_PROBLEM TO WORK ON_: Among the entries that follow, find the lines containing the string "pendant" and copy them.
▼▼▼
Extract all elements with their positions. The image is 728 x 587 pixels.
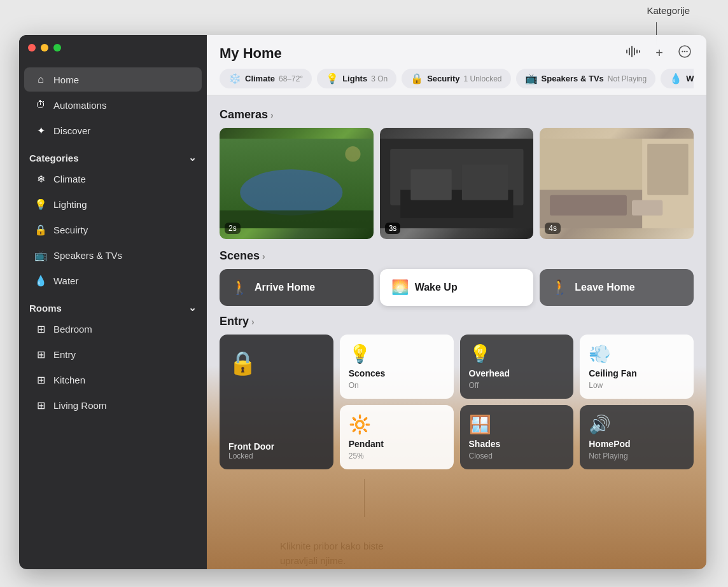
header-actions: + (624, 44, 694, 62)
ceiling-fan-name: Ceiling Fan (589, 368, 685, 378)
chip-speakers[interactable]: 📺 Speakers & TVs Not Playing (516, 69, 656, 88)
sidebar-item-home[interactable]: ⌂ Home (24, 67, 202, 92)
camera-3-badge: 4s (545, 223, 561, 234)
main-header-top: My Home + (220, 44, 694, 62)
sidebar-item-living[interactable]: ⊞ Living Room (24, 393, 202, 417)
sidebar-item-kitchen-label: Kitchen (53, 375, 85, 385)
sidebar-item-discover[interactable]: ✦ Discover (24, 118, 202, 142)
category-chips: ❄️ Climate 68–72° 💡 Lights 3 On 🔒 Securi… (220, 69, 694, 95)
chip-climate-sub: 68–72° (279, 74, 303, 83)
device-front-door[interactable]: 🔒 Front Door Locked (220, 335, 333, 469)
discover-icon: ✦ (34, 124, 47, 137)
svg-rect-3 (634, 48, 635, 55)
categories-chevron[interactable]: ⌄ (188, 152, 197, 163)
device-pendant[interactable]: 🔆 Pendant 25% (340, 405, 454, 469)
homepod-name: HomePod (589, 439, 685, 449)
chip-security[interactable]: 🔒 Security 1 Unlocked (402, 69, 510, 88)
camera-2[interactable]: 1s (380, 128, 534, 239)
sidebar-item-water-label: Water (53, 275, 78, 286)
sidebar-item-speakers[interactable]: 📺 Speakers & TVs (24, 243, 202, 267)
rooms-header: Rooms ⌄ (19, 293, 207, 316)
chip-climate-label: Climate (245, 74, 275, 83)
more-button[interactable] (676, 44, 694, 62)
entry-icon: ⊞ (34, 348, 47, 361)
sidebar-item-home-label: Home (53, 74, 79, 85)
sconces-name: Sconces (349, 368, 445, 378)
scroll-content[interactable]: Cameras › (207, 95, 706, 569)
climate-icon: ❄ (34, 172, 47, 185)
bedroom-icon: ⊞ (34, 322, 47, 335)
security-icon: 🔒 (34, 223, 47, 236)
scenes-chevron: › (262, 251, 265, 261)
scene-leave-home[interactable]: 🚶 Leave Home (540, 269, 694, 306)
arrive-home-label: Arrive Home (255, 282, 315, 293)
chip-water-label: Water (686, 74, 694, 83)
shades-icon: 🪟 (469, 414, 565, 435)
svg-point-13 (345, 146, 360, 162)
chip-speakers-sub: Not Playing (608, 74, 647, 83)
sidebar-item-automations[interactable]: ⏱ Automations (24, 93, 202, 117)
chip-climate[interactable]: ❄️ Climate 68–72° (220, 69, 312, 88)
chip-lights[interactable]: 💡 Lights 3 On (317, 69, 396, 88)
camera-3[interactable]: 4s (540, 128, 694, 239)
sidebar-item-security[interactable]: 🔒 Secuirty (24, 218, 202, 242)
overhead-icon: 💡 (469, 343, 565, 364)
sidebar-item-climate[interactable]: ❄ Climate (24, 167, 202, 191)
arrive-home-icon: 🚶 (231, 279, 248, 296)
main-content: My Home + (207, 35, 706, 569)
ceiling-fan-icon: 💨 (589, 343, 685, 364)
sidebar-item-living-label: Living Room (53, 400, 106, 411)
chip-water[interactable]: 💧 Water Off (661, 69, 694, 88)
sidebar-item-bedroom[interactable]: ⊞ Bedroom (24, 317, 202, 341)
cameras-section-header[interactable]: Cameras › (220, 108, 694, 121)
device-sconces[interactable]: 💡 Sconces On (340, 335, 454, 399)
sidebar: ⌂ Home ⏱ Automations ✦ Discover Categori… (19, 35, 207, 569)
minimize-button[interactable] (41, 44, 48, 52)
svg-rect-1 (629, 48, 630, 55)
waveform-button[interactable] (624, 45, 643, 62)
cameras-chevron: › (270, 110, 274, 120)
sidebar-item-water[interactable]: 💧 Water (24, 268, 202, 293)
leave-home-label: Leave Home (575, 282, 634, 293)
device-shades[interactable]: 🪟 Shades Closed (460, 405, 574, 469)
entry-label: Entry (220, 315, 249, 328)
close-button[interactable] (28, 44, 36, 52)
scene-arrive-home[interactable]: 🚶 Arrive Home (220, 269, 374, 306)
sidebar-item-speakers-label: Speakers & TVs (53, 250, 122, 261)
camera-1-badge: 2s (225, 223, 241, 234)
svg-rect-5 (639, 50, 640, 53)
speakers-icon: 📺 (34, 249, 47, 261)
maximize-button[interactable] (53, 44, 61, 52)
callout-top-label: Kategorije (647, 5, 690, 16)
device-overhead[interactable]: 💡 Overhead Off (460, 335, 574, 399)
chip-lights-icon: 💡 (326, 73, 339, 85)
add-button[interactable]: + (653, 45, 666, 62)
living-room-icon: ⊞ (34, 399, 47, 411)
chip-security-icon: 🔒 (410, 73, 423, 85)
camera-1[interactable]: 2s (220, 128, 374, 239)
content-inner: Cameras › (207, 95, 706, 478)
entry-grid: 🔒 Front Door Locked 💡 Sconces On (220, 335, 694, 469)
svg-rect-23 (550, 195, 627, 216)
lighting-icon: 💡 (34, 198, 47, 211)
chip-lights-label: Lights (342, 74, 367, 83)
chip-speakers-icon: 📺 (525, 73, 538, 85)
sidebar-item-lighting[interactable]: 💡 Lighting (24, 192, 202, 216)
pendant-status: 25% (349, 452, 445, 460)
sidebar-item-entry[interactable]: ⊞ Entry (24, 342, 202, 366)
svg-point-11 (240, 169, 342, 216)
sconces-status: On (349, 381, 445, 390)
chip-water-icon: 💧 (669, 73, 682, 85)
chip-security-sub: 1 Unlocked (463, 74, 501, 83)
scene-wake-up[interactable]: 🌅 Wake Up (380, 269, 534, 306)
device-ceiling-fan[interactable]: 💨 Ceiling Fan Low (580, 335, 694, 399)
sidebar-item-kitchen[interactable]: ⊞ Kitchen (24, 368, 202, 392)
rooms-chevron[interactable]: ⌄ (188, 302, 197, 314)
svg-rect-12 (220, 211, 374, 228)
svg-rect-21 (648, 144, 689, 195)
scenes-label: Scenes (220, 249, 260, 263)
device-homepod[interactable]: 🔊 HomePod Not Playing (580, 405, 694, 469)
scenes-section-header[interactable]: Scenes › (220, 249, 694, 263)
homepod-status: Not Playing (589, 452, 685, 460)
entry-section-header[interactable]: Entry › (220, 315, 694, 328)
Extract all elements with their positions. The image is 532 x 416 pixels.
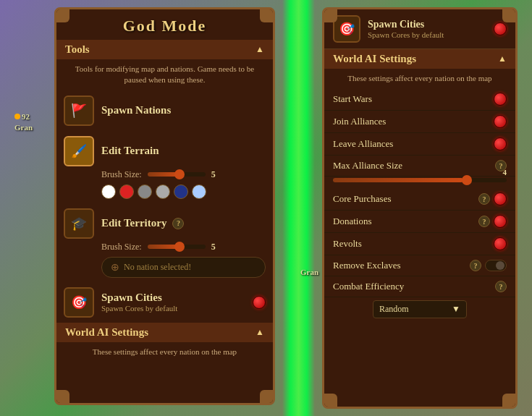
tools-collapse-icon[interactable]: ▲ xyxy=(256,44,264,55)
core-purchases-label: Core Purchases xyxy=(333,193,392,205)
tools-description: Tools for modifying map and nations. Gam… xyxy=(56,59,273,90)
tools-section-header[interactable]: Tools ▲ xyxy=(56,40,273,59)
color-red[interactable] xyxy=(119,184,134,199)
right-top-bar: 🎯 Spawn Cities Spawn Cores by default xyxy=(324,9,515,49)
revolts-controls xyxy=(494,237,507,250)
world-ai-section-header-left[interactable]: World AI Settings ▲ xyxy=(56,323,273,342)
edit-territory-item[interactable]: 🎓 Edit Territory ? xyxy=(56,203,273,240)
right-spawn-cities-label: Spawn Cities xyxy=(368,19,486,30)
corner-br xyxy=(260,390,273,403)
world-ai-section-header-right[interactable]: World AI Settings ▲ xyxy=(324,49,515,69)
corner-bl xyxy=(56,390,69,403)
setting-donations: Donations ? xyxy=(324,211,515,233)
setting-core-purchases: Core Purchases ? xyxy=(324,188,515,211)
spawn-cities-sublabel-left: Spawn Cores by default xyxy=(101,304,245,313)
spawn-cities-toggle-left[interactable] xyxy=(253,296,266,309)
green-glow xyxy=(282,0,315,416)
join-alliances-controls xyxy=(494,115,507,128)
dropdown-arrow-icon: ▼ xyxy=(452,304,460,315)
edit-territory-help[interactable]: ? xyxy=(172,218,184,229)
spawn-nations-item[interactable]: 🚩 Spawn Nations xyxy=(56,90,273,131)
color-light-gray[interactable] xyxy=(156,184,170,199)
alliance-slider[interactable] xyxy=(333,178,507,182)
spawn-cities-item-left[interactable]: 🎯 Spawn Cities Spawn Cores by default xyxy=(56,282,273,323)
world-ai-collapse-icon-right[interactable]: ▲ xyxy=(498,54,507,64)
color-dark-blue[interactable] xyxy=(174,184,188,199)
combat-efficiency-help[interactable]: ? xyxy=(495,281,507,292)
terrain-brush-label: Brush Size: xyxy=(101,169,142,180)
map-label-gran2: Gran xyxy=(300,268,318,276)
donations-toggle[interactable] xyxy=(494,215,507,228)
alliance-slider-container: 4 xyxy=(324,177,515,188)
territory-brush-value: 5 xyxy=(211,242,216,252)
right-corner-tr xyxy=(502,9,515,22)
world-ai-collapse-icon-left[interactable]: ▲ xyxy=(256,327,264,338)
setting-combat-efficiency: Combat Efficiency ? xyxy=(324,276,515,297)
core-purchases-toggle[interactable] xyxy=(494,192,507,205)
tools-label: Tools xyxy=(65,43,90,56)
edit-terrain-label: Edit Terrain xyxy=(101,145,159,157)
combat-efficiency-controls: ? xyxy=(495,281,507,292)
start-wars-label: Start Wars xyxy=(333,93,372,105)
revolts-toggle[interactable] xyxy=(494,237,507,250)
edit-terrain-item[interactable]: 🖌️ Edit Terrain xyxy=(56,131,273,168)
donations-label: Donations xyxy=(333,216,371,227)
leave-alliances-toggle[interactable] xyxy=(494,137,507,150)
panel-title: God Mode xyxy=(56,9,273,40)
core-purchases-help[interactable]: ? xyxy=(478,193,490,205)
max-alliance-label: Max Alliance Size xyxy=(333,160,402,171)
no-nation-label: No nation selected! xyxy=(124,262,191,273)
setting-start-wars: Start Wars xyxy=(324,88,515,111)
spawn-nations-label: Spawn Nations xyxy=(101,104,171,116)
spawn-nations-icon: 🚩 xyxy=(64,95,94,126)
remove-exclaves-help[interactable]: ? xyxy=(470,260,481,271)
remove-exclaves-toggle[interactable] xyxy=(485,260,507,271)
color-white[interactable] xyxy=(101,184,116,199)
alliance-slider-wrapper: 4 xyxy=(333,178,507,182)
edit-territory-icon: 🎓 xyxy=(64,208,94,239)
setting-join-alliances: Join Alliances xyxy=(324,111,515,133)
color-gray[interactable] xyxy=(138,184,152,199)
join-alliances-label: Join Alliances xyxy=(333,116,386,127)
setting-leave-alliances: Leave Alliances xyxy=(324,133,515,156)
core-purchases-controls: ? xyxy=(478,192,507,205)
no-nation-pill[interactable]: ⊕ No nation selected! xyxy=(101,257,266,278)
leave-alliances-label: Leave Alliances xyxy=(333,138,393,150)
remove-exclaves-controls: ? xyxy=(470,260,507,271)
map-label-1: 92 xyxy=(14,112,30,121)
plus-circle-icon: ⊕ xyxy=(111,261,119,273)
right-spawn-cities-sublabel: Spawn Cores by default xyxy=(368,30,486,39)
edit-terrain-icon: 🖌️ xyxy=(64,136,94,166)
terrain-brush-value: 5 xyxy=(211,169,216,180)
remove-exclaves-label: Remove Exclaves xyxy=(333,260,401,271)
donations-help[interactable]: ? xyxy=(478,216,490,227)
world-ai-description-right: These settings affect every nation on th… xyxy=(324,69,515,88)
combat-efficiency-label: Combat Efficiency xyxy=(333,281,404,292)
donations-controls: ? xyxy=(478,215,507,228)
dropdown-row: Random ▼ xyxy=(324,297,515,324)
spawn-cities-icon-left: 🎯 xyxy=(64,287,94,318)
join-alliances-toggle[interactable] xyxy=(494,115,507,128)
terrain-color-row xyxy=(56,183,273,203)
left-panel: God Mode Tools ▲ Tools for modifying map… xyxy=(54,7,275,405)
setting-remove-exclaves: Remove Exclaves ? xyxy=(324,255,515,276)
edit-territory-label: Edit Territory xyxy=(101,217,166,229)
setting-max-alliance: Max Alliance Size ? xyxy=(324,156,515,177)
right-corner-tl xyxy=(324,9,337,22)
territory-brush-slider[interactable] xyxy=(148,245,206,249)
terrain-brush-slider[interactable] xyxy=(148,172,206,177)
world-ai-description-left: These settings affect every nation on th… xyxy=(56,342,273,362)
right-corner-bl xyxy=(324,394,337,407)
right-corner-br xyxy=(502,394,515,407)
combat-efficiency-dropdown[interactable]: Random ▼ xyxy=(373,300,467,318)
revolts-label: Revolts xyxy=(333,238,362,250)
territory-brush-row: Brush Size: 5 xyxy=(56,240,273,255)
right-spawn-cities-toggle[interactable] xyxy=(494,22,507,35)
leave-alliances-controls xyxy=(494,137,507,150)
map-label-gran1: Gran xyxy=(14,123,33,132)
start-wars-toggle[interactable] xyxy=(494,93,507,106)
right-panel: 🎯 Spawn Cities Spawn Cores by default Wo… xyxy=(322,7,518,409)
world-ai-label-right: World AI Settings xyxy=(333,53,416,65)
color-light-blue[interactable] xyxy=(192,184,206,199)
alliance-value: 4 xyxy=(503,168,507,177)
▲▲▲
_SOLUTION FOR THIS EXERCISE_:
device-pendant[interactable]: 🔆 Pendant 25% (340, 405, 454, 469)
pendant-status: 25% (349, 452, 445, 460)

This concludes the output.